I. Afgeschermd leven (‘The right to be let alone’)
Verbod binnen te dringen in het afgeschermde leven + bescherming voor handelingen gesteld in het
openbaar (eerbiediging dagboek, bewaken, verbod op stalking, …).
II. Omgang met anderen
Bv.: omgang met vrienden, aard van het gezien, transmissie- en communicatiebescherming, …
III. Zelfbeschikking
Bv.: erkenning geslacht, fysieke integriteit, …
IV. Informationele privacy
De regeling van de verwerking van persoonsgegevens.

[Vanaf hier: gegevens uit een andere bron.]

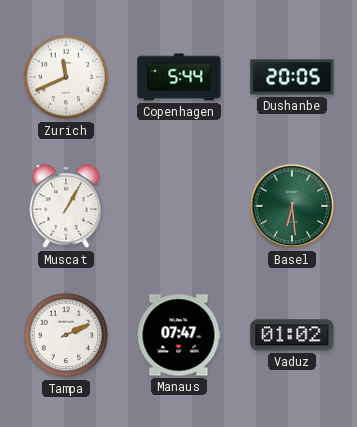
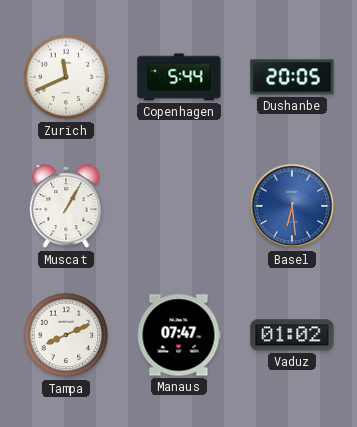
Basel dial: green -> blue
Tampa: 2:11 -> 8:11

V. Geautomatiseerde besluitvorming
Elke burger heet het recht zich te verzetten tegen het feit dat op hem een besluit wordt toegepast dat tot
stand is gekomen op grond van een geautomatiseerde gegevensverwerking (bv.: Big Data). Kan van
worden afgeweken met toestemming van titularis.

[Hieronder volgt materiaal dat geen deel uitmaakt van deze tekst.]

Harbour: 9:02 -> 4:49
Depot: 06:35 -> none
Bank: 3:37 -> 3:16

B. Verwerking persoonsgegevens
III. Grondbeginselen
- Erkenning van informationele zelfbeschikking
Verwerkingsverbod. Dit impliceert dat principieel niemand persoonsgegevens mag verwerken
van een andere persoon, zonder toestemming van het datasubject.
+ Uitzonderingen. In bepaalde gevallen mogen persoonsgegevens van een ander wel verwerkt
worden (bv.: je hebt persoonsgegevens nodig om contract uit te voeren).
- Proportionaliteit van de verwerking
Gegevens mogen enkel voor het doel gebruikt worden en niet voor andere zaken.
- Bijzondere beschermde gegevens
Bv.: seksuele geaardheid, …
- Rechten datasubject
Datasubject heeft verschillende rechten (bv.: correctie, toegang, informatie bij opname, …).